§ **Page-level text extractions**

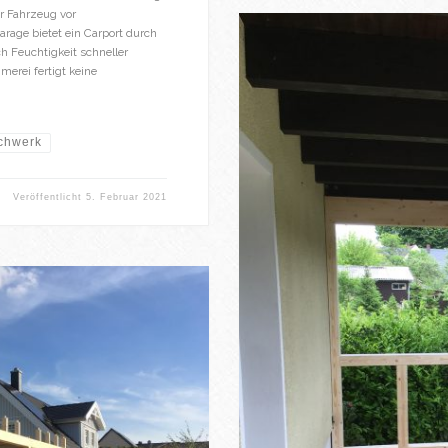
hr Fahrzeug vor
rage bietet ein Carport durch
h Feuchtigkeit schneller
erei fertigt keine
chwerk
Veröffentlicht
5. Februar 2021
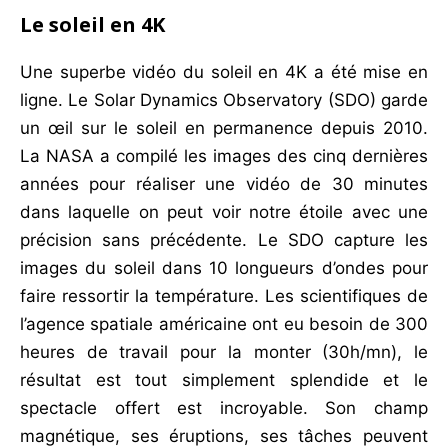
Le soleil en 4K
Une superbe vidéo du soleil en 4K a été mise en
ligne. Le Solar Dynamics Observatory (SDO) garde
un œil sur le soleil en permanence depuis 2010.
La NASA a compilé les images des cinq dernières
années pour réaliser une vidéo de 30 minutes
dans laquelle on peut voir notre étoile avec une
précision sans précédente. Le SDO capture les
images du soleil dans 10 longueurs d’ondes pour
faire ressortir la température. Les scientifiques de
l’agence spatiale américaine ont eu besoin de 300
heures de travail pour la monter (30h/mn), le
résultat est tout simplement splendide et le
spectacle offert est incroyable. Son champ
magnétique, ses éruptions, ses tâches peuvent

§ **Problem details**
Wherever a line in the records contains the word "dans", copy that line.

§ **Result below**
dans laquelle on peut voir notre étoile avec une
images du soleil dans 10 longueurs d’ondes pour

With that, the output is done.